Feldman and Southern Cal sports business professor David Carter both predicted that this would have no impact on the parties’ future relationship. “They’ve really treated each other as strategic partners,” Carter said. “There’s a symbiotic relationship — they need each other.”
But the NCAA’s 2020 Revenue Distribution Plan calls for the association to pay out roughly $600 million to the schools and conferences from April 15 through June 10. The new audited financial statement showed the NCAA with more than $400 million in unrestricted net assets, and it probably has the ability to borrow against the future value of the CBS/Turner deal, which has more than $12 billion remaining on it between now and 2032.
“The NCAA will be fine,” said Barbara Osborne, a sports administration professor at the University of North Carolina. “It is the membership. It will have future tournaments. It has sponsorships. But all schools will be having huge belt-tightening because of this. This is going to affect higher education as a whole and school budgets overall. That’s going to impact the institutional subsidy for athletic programs.
“Athletic department budgets will be smaller because conference payouts will be smaller. A lot of mid-majors desperately rely on these dollars (from the NCAA, the conferences and the institutions). It’s not a pretty picture.”

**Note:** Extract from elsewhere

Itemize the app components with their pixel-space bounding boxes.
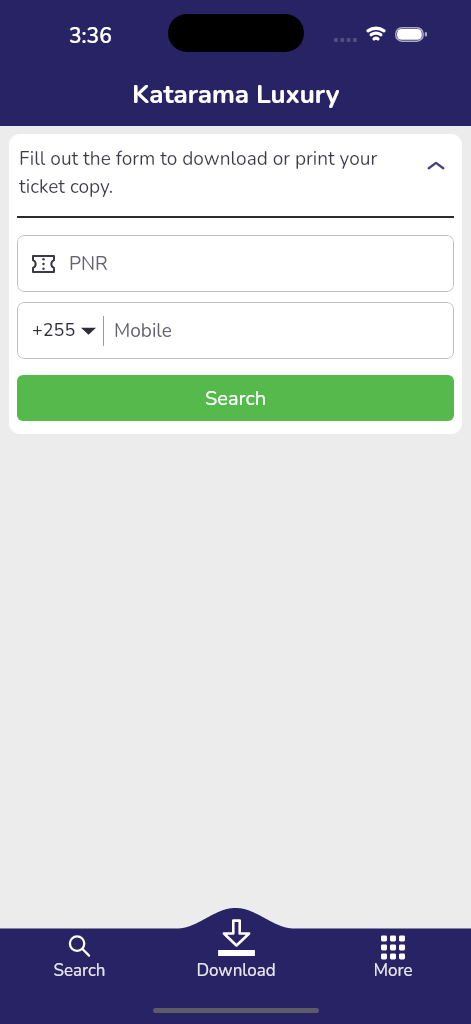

Avoiding this was what the NCAA’s leadership, including college presidents, had in mind in 2004 when they set aside $45 million for a fund that was designated as a quasi-endowment. That meant the money was intended to be retained and invested, but unlike a permanent endowment, its principal could be spent.
The original goal for its growth was $500 million, and the hope was that in addition to protecting against a loss of revenue from the basketball tournament, the fund also would eventually provide money to support NCAA programs. After putting in the initial $45 million, the NCAA began to add a portion of its annual operating surpluses to the quasi-endowment, which also retained any investment earnings.
According to NCAA financial statements, the fund was worth $123 million at the end of fiscal 2006, $209 million at the end of 2010 and $385 million at the end of fiscal 2014.
In March 2016, with schools being allowed to provide scholarships based on the full cost of attending school and other new benefits, the NCAA Board of Governors — its top policy-making group — approved a one-time supplemental distribution of $200 million to Division I schools. Rules about the schools’ use of that money were put in place in an effort to make sure it would be spent on new or enhanced programs to benefit athletes, as opposed to coaches’ salaries or athletic facilities.
“In recent years, Division I has made a number of rule changes in order to provide additional support for college athletes,” the association said in a statement announcing the move. “However, those new rules also increased the financial load on many Division I programs. With the new scholarship rules taking effect this academic year, the Board of Governors which has the authority to manage assets held in reserve — decided the support was needed at this time.”
In November 2016, the NCAA proposed the $208.7 million settlement of a lawsuit brought on behalf of tens of thousands of college athletes who received traditional sports scholarships rather than a new version that covers the cost of attendance.
The NCAA and 11 major conferences were co-defendants in the suit, but when the settlement was publicly disclosed in February 2017, the association said in a statement that the Board of Governors “determined the settlement will be funded entirely from NCAA reserves, and no conference or member schools will be required to contribute.”